To his irritation, Kerry once again injected herself into the conversation. “Just in case you’re entertaining any thoughts of making a run for it, Mr. Hager, you need to have a look at the parking lot between the end of the pier and the Sandpiper restaurant.”

Ross Ed and Caroline peered into the hovering mist. Clad in civilian clothes but leaving no doubt by their actions as to who they took orders from, armed men and women were lined up in a semicircle facing the far end of the pier. Others had advanced to guard the stairway which crooked sideways down to the beach. Behind them were the vague outlines of squat Humvees and a large truck. Ross couldn’t be sure, but thought he saw where at least one heavy machine gun had been set up on the sand.

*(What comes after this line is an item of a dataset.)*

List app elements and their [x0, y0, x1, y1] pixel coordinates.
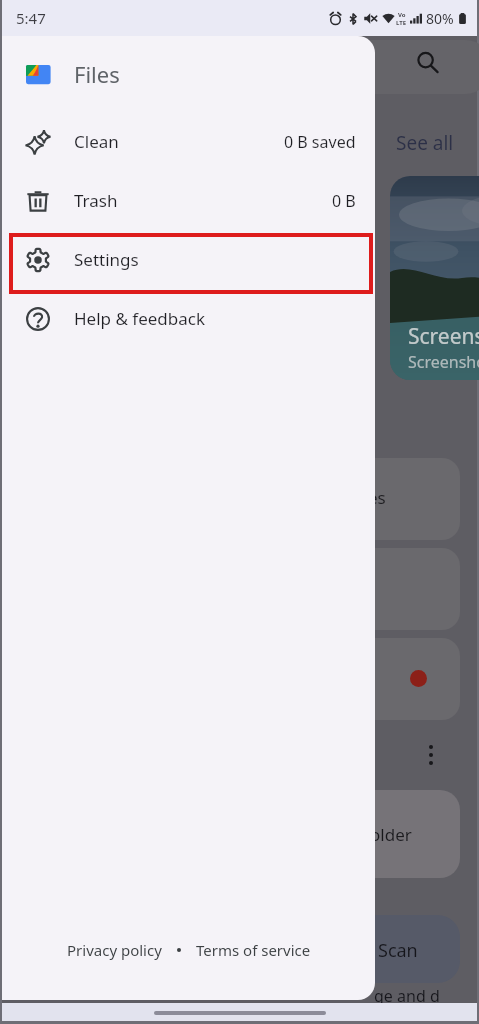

Like the laconic Robinett, the soldiers on the beach carried long, thin objects. Ross Ed didn’t think they were fishing poles.

“We don’t want any trouble, Mr. Hager.” Suttles did his best to mute Kerry’s bellicosity. “The troops you see are art armed with tranquilizer rifles. Nobody wants you to get hurt. But we really can’t allow you to get away from us again. Chasing you around the country is expensive, time-consuming, and makes us look bad.

“Besides, we want your help. It’s obvious that the suit has somehow imprinted on you, perhaps because you were the first human to come in contact with it. We really don’t know, and that’s one of the things we urgently want to find out. You’re more familiar with it and the body it contains than anyone else. Your cooperation could save us a lot of time and money.

“So you see, much as I would personally like to, we can’t let you go gallivanting around the country by yourself with something this valuable.” He hesitated only briefly. “You do have some idea of how valuable it is, don’t you?”

“If you mean financially, yeah, I have a pretty good notion.”